Many insurers added the premium surcharges last fall to plans sold on the individual market. It was a response to the Trump administration's announcement that it would no longer pay the companies for the "cost-sharing reduction" subsidies required under the health law. The subsidies help cover deductibles and other out-of-pocket costs for lower-income consumers who buy marketplace plans.

Insurers typically added the cost to silver-level plans because those are the type of plans that consumers have to buy in order to receive the cost-sharing subsidies. "Silver loading," as it's called, added an estimated 10% to the cost of those plans, according to the Congressional Budget Office.

People who qualified for federal premium subsidies — those with incomes up to 400 percent of the federal poverty level (about $48,000 for one person or $100,000 for a family of four) — were shielded from the surcharge because their subsidies increased to cover the cost.

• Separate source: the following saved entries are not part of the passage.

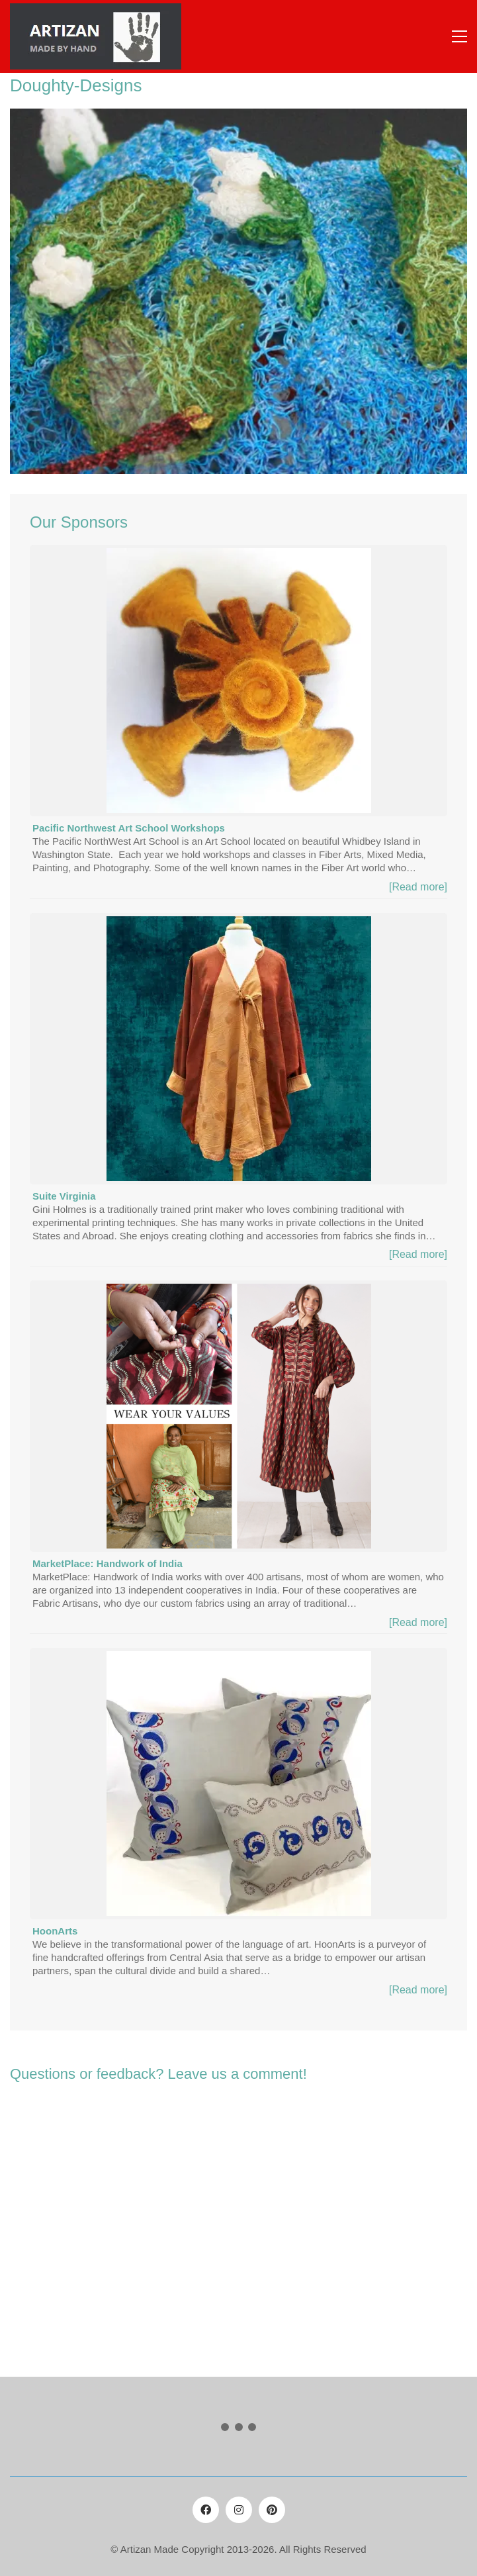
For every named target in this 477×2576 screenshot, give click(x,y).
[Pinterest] (272, 2510)
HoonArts (54, 1930)
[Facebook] (206, 2510)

Many states moved last fall to limit silver loading to plans sold on the exchanges, while allowing or, in the case of California, requiring, very similar plans to be sold off the exchanges without the extra premium charge.

Qualified health plans

In general, federal rules require that insurers charge the same rates for identical qualified health plans that are sold on and off the exchanges. The CMS guidance suggests that the unloaded plans could be tweaked slightly in terms of cost sharing or other variables so that they are not identical to those on the marketplaces.

If fewer insurers add the CSR load to silver plans sold off the exchange, those plans may be more affordable next year than they were in 2018, said Cynthia Cox, director of health reform and private insurance at the Kaiser Family Foundation.

"Differentiating between the two may not be easy, and the off-exchange unsubsidized market is the target market for short-term plans," said Anderson.